= Poison (story) =

1950 short story by Roald Dahl

Poison is a short story written by Roald Dahl that was originally published in June 1950 in Collier's.

==Plot summary==
The story is set in India during the British Raj. The main character is Harry Pope, and the narrator of the story is Timber Woods. Timber goes over to his friend Harry, who is in bed, motionless, sweating, and panicked. He explains that a venomous snake, the krait, has crawled onto his stomach, underneath the covers, and asks Timber to fetch a doctor. Timber calls Dr. Ganderbai, a local Indian doctor who rushes to help. Timber and Ganderbai frantically try to get the snake off Harry through various methods (which include sedating the snake and giving Harry an antivenom). As the story progresses, it is revealed that there is in fact no snake on Harry.

After the initial panic, Ganderbai inquires whether Harry is certain that there actually was a snake. Harry, believing that Ganderbai is calling him a liar, shouts at the doctor and calls him names, including racial slurs. As Ganderbai walks out of the room, Timber thanks him and apologises for Harry's behaviour, telling him not to listen to Harry because of chloroform that has changed the way he acts. When Dr. Ganderbai walks out of the home he tells Timber the only thing Harry needs is a good holiday.

== Adaptations ==
In 1950, Poison was adapted for the radio programme Escape.
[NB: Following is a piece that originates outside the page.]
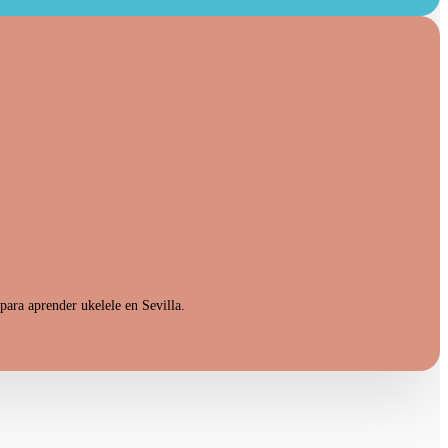
para aprender ukelele en Sevilla.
In 1958, the story was turned into an episode of Alfred Hitchcock Presents, directed by Alfred Hitchcock himself.

In 1980, it was adapted as the fifth episode of the second series of Tales of the Unexpected.
The episode has a few differences from the short story - before he discovers Harry's predicament, Timber has brought home a married local woman, Sandra (played by Judy Geeson) for an illicit rendezvous which slows down the attempts to help Harry as she has to remain hidden from the other characters. Also, at the end of the episode, the krait is discovered by Harry in the drinks cabinet. It bites him, giving him the comeuppance he deserves for his insults toward the doctor (played by Saeed Jaffrey, here named Doctor Kunzru).

Director Wes Anderson in 2023 adapted the story as a short film for Netflix, starring Benedict Cumberbatch as Harry, Dev Patel as Timber, and Ben Kingsley as Dr. Ganderbai. That short film is part of Anderson's 2024 anthology film.